Visual tracking is defined as a process in which a video camera is used to recover the location and motion of a target, over a given time period, as it moves from its starting point to its end point. Visual tracking is an important scientific problem; the human visual system is capable of tracking moving objects in a wide variety of situations. Visual tracking is also the key to a number of important practical applications such as video surveillance, 3D shape recovery and target restoration.
Many powerful visual tracking techniques exist. Most of them are built using model estimation concepts, such as Kalman filters or Sequential Monte Carlo methods, particularly particle filters. A significant advantage that particle filters have over Kalman filters is that particle filters can represent ambiguity in the target’s position, whereas Kalman filters can only represent a single hypothesis at a time. The multiple hypotheses maintained by particle filters can be viewed as physical particles sprinkled over the image plane, and are often shown as spots of different colours or intensity.
While many effective tracking algorithms have been based on the particle filter, problems remain. Occlusion arises when another object, with different features, e.g. colour, comes between the camera and target. Camouflage occurs when an object with similar features lies behind the target and makes the target invisible from the camera’s point of view. Either of these events can cause a tracker become dissociated from its target, so that the data it produces is unrelated to the target’s behaviour.
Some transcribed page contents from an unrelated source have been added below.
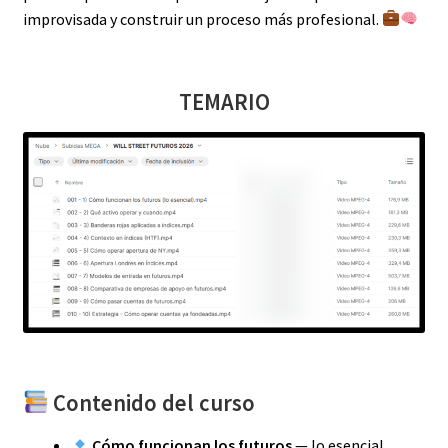
improvisada y construir un proceso más profesional.
TEMARIO
Contenido del curso
Cómo funcionan los futuros
— lo esencial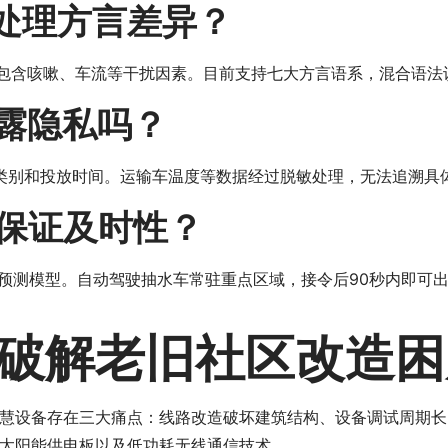
何处理方言差异？
，包含咳嗽、车流等干扰因素。目前支持七大方言语系，混合语法识
泄露隐私吗？
圾类别和投放时间。运输车温度等数据经过脱敏处理，无法追溯具
何保证及时性？
预测模型。自动驾驶抽水车常驻重点区域，接令后90秒内即可
破解老旧社区改造困
慧设备存在三大痛点：线路改造破坏建筑结构、设备调试周期长
太阳能供电板以及低功耗无线通信技术。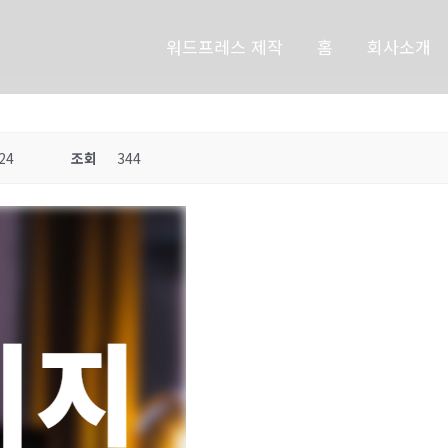
워드프레스 제작
홈
회사소개
24
조회
344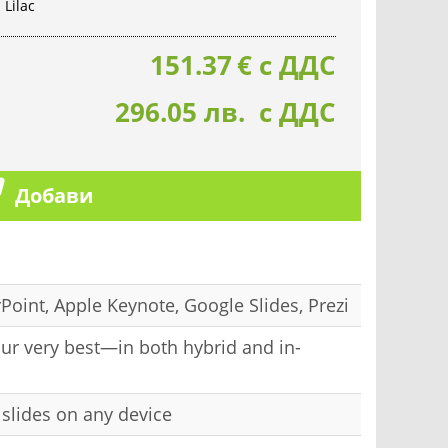
 Lilac
151.37
€
с ДДС
296.05 лв. с ДДС
Добави
oint, Apple Keynote, Google Slides, Prezi
ur very best—in both hybrid and in-
l slides on any device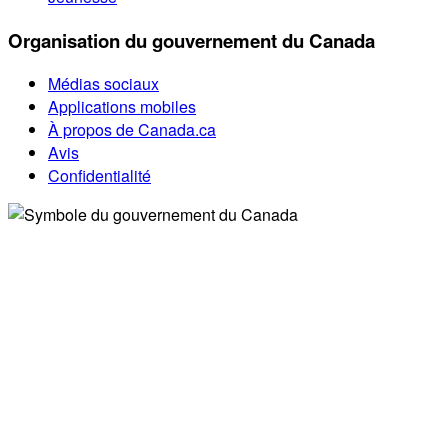
Organisation du gouvernement du Canada
Médias sociaux
Applications mobiles
À propos de Canada.ca
Avis
Confidentialité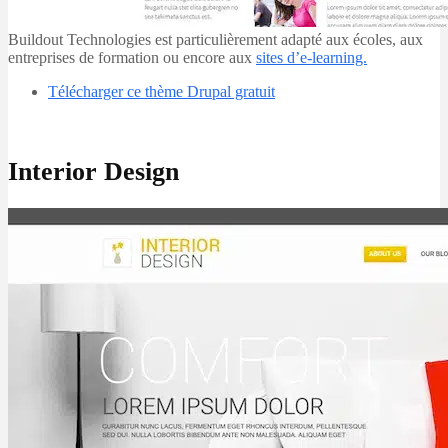
Buildout Technologies est particulièrement adapté aux écoles, aux
entreprises de formation ou encore aux
sites d’e-learning.
Télécharger ce thème Drupal gratuit
Interior Design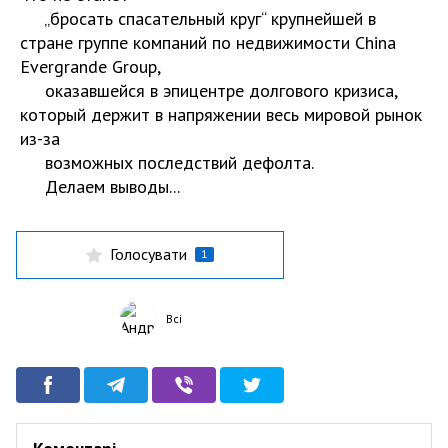
„бросать спасательный круг“ крупнейшей в
стране группе компаний по недвижимости China
Evergrande Group,
оказавшейся в эпицентре долгового кризиса,
который держит в напряжении весь мировой рынок
из-за
возможных последствий дефолта.
Делаем выводы...
Голосувати
1
Всі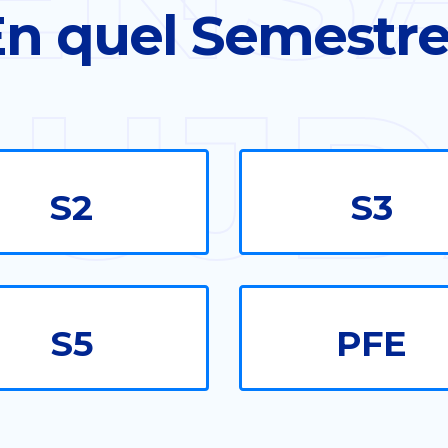
n quel Semestr
UJ
S2
S3
S5
PFE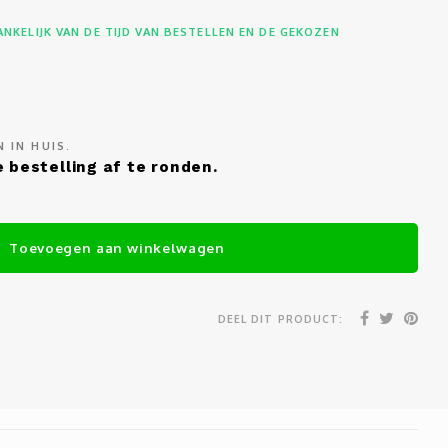
NKELIJK VAN DE TIJD VAN BESTELLEN EN DE GEKOZEN
 IN HUIS.
 bestelling af te ronden.
Toevoegen aan winkelwagen
DEEL DIT PRODUCT: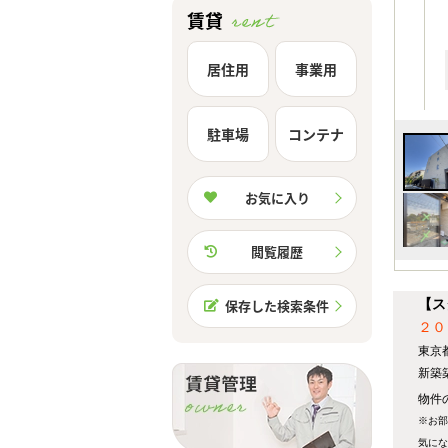
賃貸
居住用
事業用
駐車場
コンテナ
お気に入り
閲覧履歴
【ス
保存した検索条件
２０
東京
新築
物件の
※お部
気にな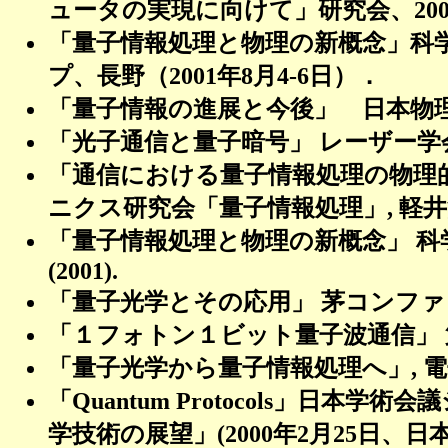
ュータの実現に向けて」研究会、
20
「量子情報処理と物理の新概念」科
プ、長野（
2001
年
8
月
4-6
日）．
「量子情報の進展と今後」 日本物
「光子通信と量子暗号」
レーザー学
「通信における量子情報処理の物理
ニクス研究会「量子情報処理」
,
軽井
「量子情報処理と物理の新概念」
科
(2001).
「量子光学とその応用」
茅コンファ
「１フォトン１ビット量子波通信」
「量子光学から量子情報処理へ」
,
電
「
Quantum Protocols
」日本学術会議
学技術の展望」
(2000
年
2
月
25
日、日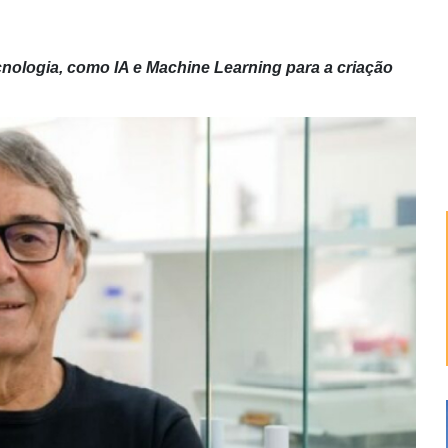
cnologia, como IA e Machine Learning para a criação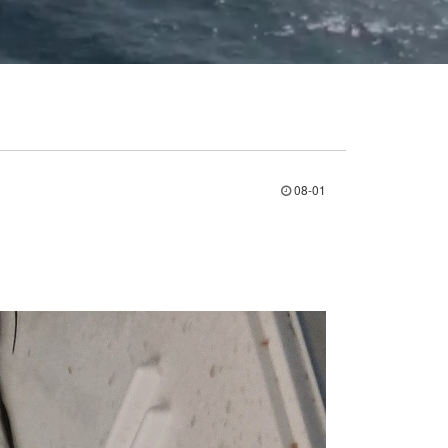
08-01
럭/열기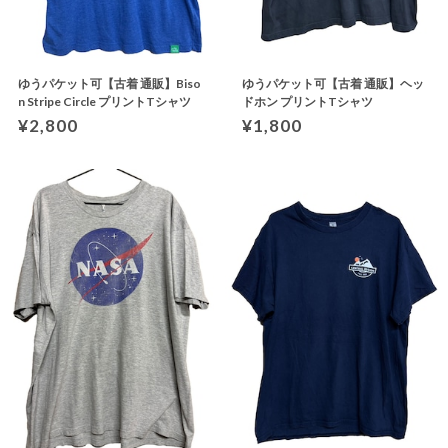
ゆうパケット可【古着 通販】Biso
ゆうパケット可【古着 通販】ヘッ
n Stripe Circle プリントTシャツ
ドホン プリントTシャツ
¥2,800
¥1,800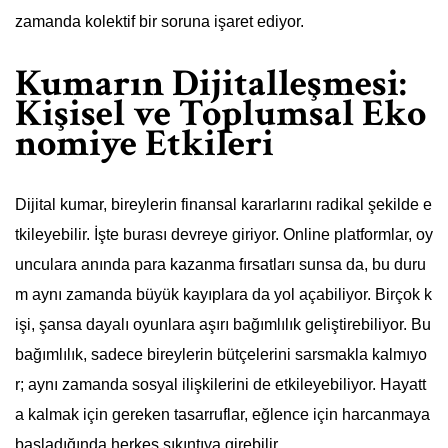
zamanda kolektif bir soruna işaret ediyor.
Kumarın Dijitalleşmesi:
Kişisel ve Toplumsal Eko
nomiye Etkileri
Dijital kumar, bireylerin finansal kararlarını radikal şekilde e
tkileyebilir. İşte burası devreye giriyor. Online platformlar, oy
unculara anında para kazanma fırsatları sunsa da, bu duru
m aynı zamanda büyük kayıplara da yol açabiliyor. Birçok k
işi, şansa dayalı oyunlara aşırı bağımlılık geliştirebiliyor. Bu
bağımlılık, sadece bireylerin bütçelerini sarsmakla kalmıyo
r; aynı zamanda sosyal ilişkilerini de etkileyebiliyor. Hayatt
a kalmak için gereken tasarruflar, eğlence için harcanmaya
başladığında herkes sıkıntıya girebilir.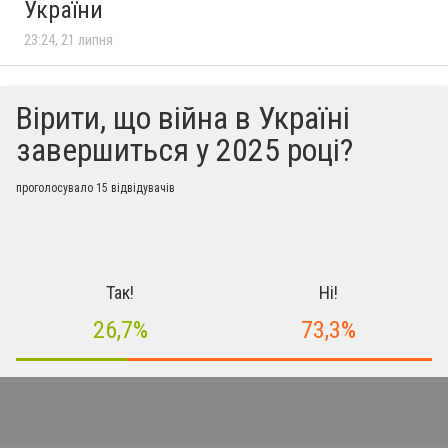
України
23:24, 21 липня
Вірити, що війна в Україні
завершиться у 2025 році?
проголосувало 15 відвідувачів
Так!
Ні!
26,7%
73,3%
Previous approaches to these problems have sought to keep the tracker’s particle set more tightly focused on the target. This is done by incorporating more information about the target and/or the environment it is moving through. Multiple models of motion might be used to predict the target’s future location, more detailed texture and colour cues might be used to better model its appearance, or areas of the environment in which the target is more likely to appear might be identified. These approaches, however, do not entirely remove the problems of occlusion and camouflage. As a result, we would argue that the solution lies not in avoiding, but in detecting and reacting to these disruptive events.
In the present paper we focus on the detection of occlusion and camouflage during
particle filter-based tracking. We use a clustering algorithm, the Expectation Maximization
algorithm, to investigate the distribution of the particles representing a given target
during the events of occlusion and camouflage. This clustering process provides
vital information about fluctuation in the behaviour of particle sets, which is assessed
using a process-behaviour chart. The process-behaviour chart will alert the tracker
of the occurrence of occlusion or camouflage. The information produced by the
process-behaviour chart is then used by the tracker to map out the boundary of
the interfering object, providing valuable information about the viewed environment.